Theodore's arrival changed everything. The king's election and coronation had taken place without d'Ornano, and it seemed possible that the breach might continue. Costa, who was the new king's Grand Chancellor and chief advisor, was still on poor terms with d'Ornano. A few days after the coronation, however, d'Ornano arrived in the north and met the king face to face. Theodore made an excellent impression upon him, and Luca swore his allegiance to the new king. D'Ornano was made a marquis, which surely gratified the prideful young general, and Theodore confirmed him in his position of general in the south (alongside Michele Durazzo, who was also granted the rank of lieutenant-general but was a less influential man who "only" received the noble title of count). Had the meeting between Theodore and Luca not gone as well, Theodore's kingdom would very likely have been still-born.

As a military leader, d'Ornano's record was mixed. He gained initial victories over the Genoese following Theodore's arrival, but his management of the siege of Ajaccio was inept and failed to achieve much even after extraordinary effort was devoted to bringing artillery from over the mountains. Although a dedicated patriot, he was a prideful man who was irked by the greater attention and resources which Theodore devoted to the cause in the north. He was criticized and suspected of treachery for his flirtations with the French in 1739, but the general strongly objected to accusations that he sought to betray the national cause. From his perspective, 1739 seemed like another 1735—the northern government looked as if it were on the verge of falling, and he was not about to be undone by their failures. D'Ornano spoke contemptuously of the Genoese but admired the French; undoubtedly he hoped that, if the rebellion were to collapse, some accommodation with France (or even a French annexation) might be accomplished, and he had every intention of being a key figure in those negotiations if they were to take place.


OTL Postscript

Historically, Luca d'Ornano was one of the last field commanders to submit to the French during the First Intervention, but once he surrendered he quickly reconciled with Maillebois and was able to maintain his position without exile. He retained his royalist sympathies, and proclaimed his loyalty to Theodore as late as 1744, but in 1745 he seems to have buried the hatchet with the Genoese and was granted a lieutenant-colonel's commission by the Republic. Some sources allege a falling out with Gaffori and Matra, who dominated the rebel government at that time, because he resented their attempts to assert their authority on his turf.
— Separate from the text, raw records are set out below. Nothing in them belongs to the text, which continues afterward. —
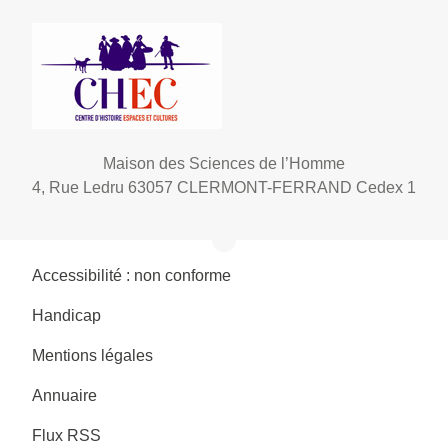
Maison des Sciences de l’Homme
4, Rue Ledru 63057 CLERMONT-FERRAND Cedex 1
Accessibilité : non conforme
Handicap
Mentions légales
Annuaire
Flux RSS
Although I have not found much information on his life during Paoli's rule, he does not seem to have renewed his previous revolutionary fervor; perhaps Paoli's republican ethos and his ostensibly more "democratic" regime were not to Luca's taste. Dying in 1779, he lived long enough to see the annexation of Corsica by France, and his family was among those recognized as noble by the new regime.

The noble family of d'Ornano, now part of the French aristocracy, would remain prominent. Luca's eldest son, François Marie d'Ornano, fell afoul of the Revolution and was guillotined in 1794, but the clan's fortunes recovered through their association with Napoleon. The families of d'Ornano and Buonaparte were close neighbors and linked by marriage. Philippe Antoine d'Ornano, of a cadet line of the family, was a second cousin of Napoleon, became a commander of the imperial guard cavalry, married Napoleon's former mistress, was created "Comte d'Ornano" in 1808, and was made a Marshal of France by Napoleon III, the third member of the family to attain that dignity. Later members of the family included a number of center-right and right-wing French politicians. Presently, Mireille d'Ornano is a member of the European Parliament, formerly of the National Front (but quit the FN two months ago to join the "Patriots" party of Florian Philippot).